14-3-3ζ允许在脂肪细胞分化的早期阶段通过调节染色质可及性的脂肪形成

我们之前已经确定支架蛋白14-3-3ζ是脂肪形成和肥胖的关键调节因子，但14-3-3ζ是否在成熟脂肪细胞或脂肪祖细胞（APCs）中发挥其调节功能尚不清楚。方法制备脂肪细胞- (adipoq14 -3-3 - ζ ko)和apc特异性（pdgfra14 -3-3 - ζ ko）的14-3-3ζ敲除小鼠，以揭示14-3-3 - ζ调控的肥胖细胞类型。为了进一步了解14-3-3ζ如何调节脂肪形成，用CRISPR-Cas9生成了串联亲和纯化（TAP）标记的表达3T3-L1的14-3-3ζ前脂肪细胞（TAP-3T3-L1），并使用亲和蛋白质组学来检测核14-3-3ζ相互作用组在脂肪形成的初始阶段如何变化。ATAC-seq用于确定14-3-3ζ损耗如何调节分化过程中的染色质可及性。我们发现14-3-3ζ在APC分化中起关键作用，因此雄性和雌性Pdgfra14-3-3ζKO小鼠分别表现出体重增加受损或增强，以及脂肪量。蛋白质组学显示染色质重塑的调节因子，如DNA甲基转移酶1 （DNMT1）和组蛋白去乙酰化酶1 (HDAC1)，在细胞核14-3-3ζ相互作用组中显著富集，其活性受到14-3-3ζ缺失的影响。用s -腺苷蛋氨酸增强DNMT活性可以挽救14-3-3 - ζ缺失的3T3-L1细胞的分化。ATAC-seq显示，14-3-3ζ缺失影响了多达1,244个染色质区域的可及性，这些区域在脂肪形成的初始阶段部分对应于脂肪形成基因、启动子和增强子。最后，14-3-3 - ζ调控的染色质可及性与关键脂肪生成基因的表达相关。我们的研究确立了14-3-3ζ是脂肪形成的关键表观遗传调控因子，并强调了破译核14-3-3ζ相互作用组对识别新的促脂肪因子和途径的有用性。

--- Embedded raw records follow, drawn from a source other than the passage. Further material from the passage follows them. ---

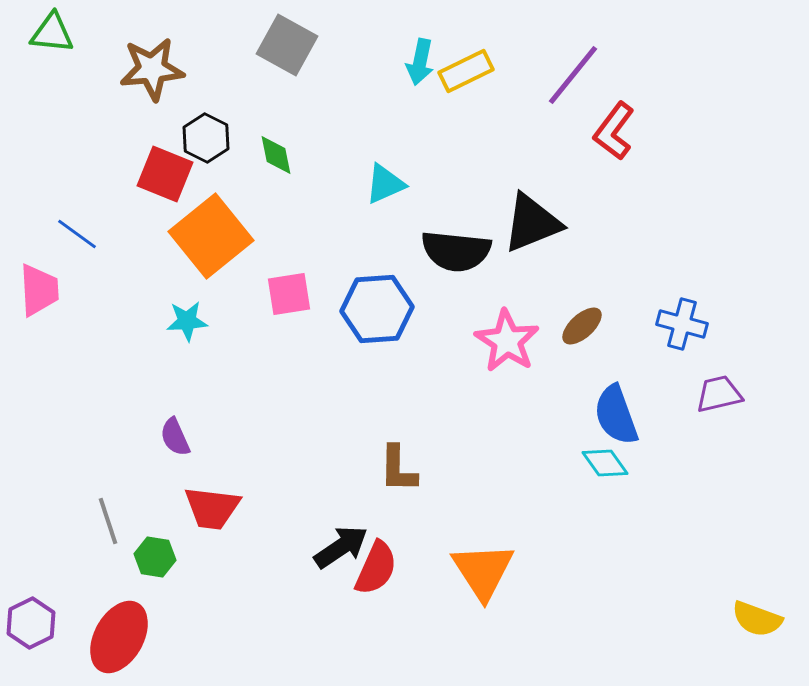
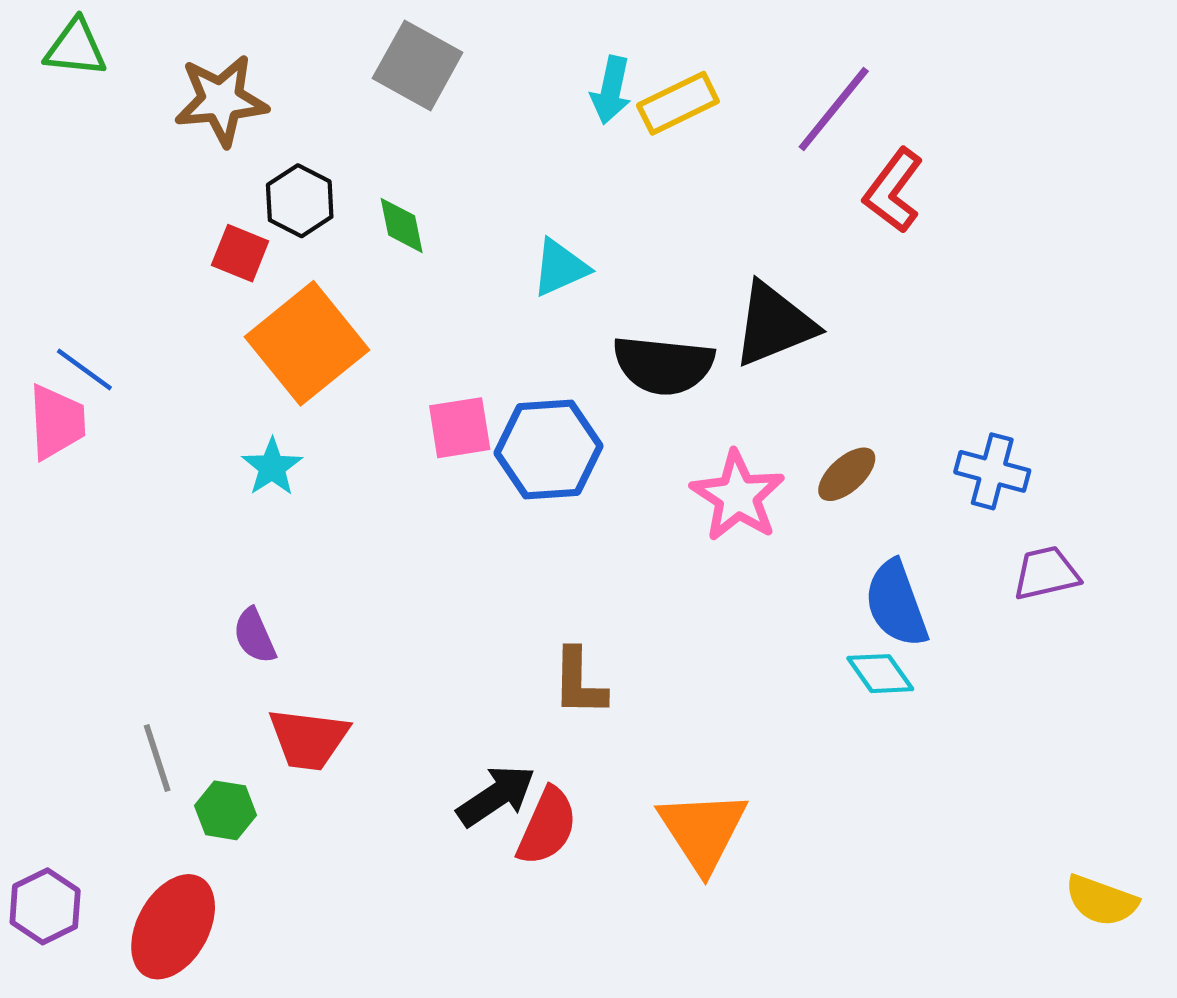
red square: (165, 174) -> (240, 253), size x0.7
blue line: (77, 234) -> (84, 370), moved
pink square: (289, 294) -> (460, 428), moved
cyan star: (187, 321) -> (272, 467), turned -30

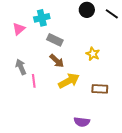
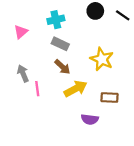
cyan cross: (42, 18) -> (56, 20), moved
yellow star: (93, 54) -> (102, 59), size x1.5
purple semicircle: (82, 122) -> (90, 119), moved

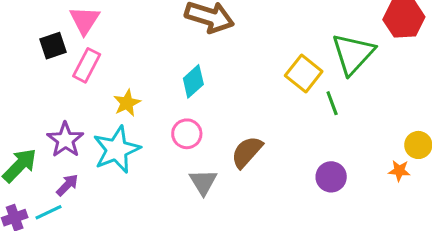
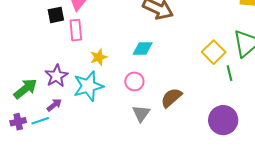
pink rectangle: (87, 65) -> (76, 30), turned -40
cyan diamond: (193, 81) -> (143, 49), turned 35
purple circle: (331, 177) -> (223, 120), size x1.5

本文章由计算机程序翻译，如有差异，请以英文原文为准。

求助全文

约1分钟内获得全文求助全文

来源期刊

Molecular Metabolism ENDOCRINOLOGY & METABOLISM-

CiteScore

14.50

自引率

2.50%

发文量

219

审稿时长

43 days

期刊介绍： Molecular Metabolism is a leading journal dedicated to sharing groundbreaking discoveries in the field of energy homeostasis and the underlying factors of metabolic disorders. These disorders include obesity, diabetes, cardiovascular disease, and cancer. Our journal focuses on publishing research driven by hypotheses and conducted to the highest standards, aiming to provide a mechanistic understanding of energy homeostasis-related behavior, physiology, and dysfunction. We promote interdisciplinary science, covering a broad range of approaches from molecules to humans throughout the lifespan. Our goal is to contribute to transformative research in metabolism, which has the potential to revolutionize the field. By enabling progress in the prognosis, prevention, and ultimately the cure of metabolic disorders and their long-term complications, our journal seeks to better the future of health and well-being.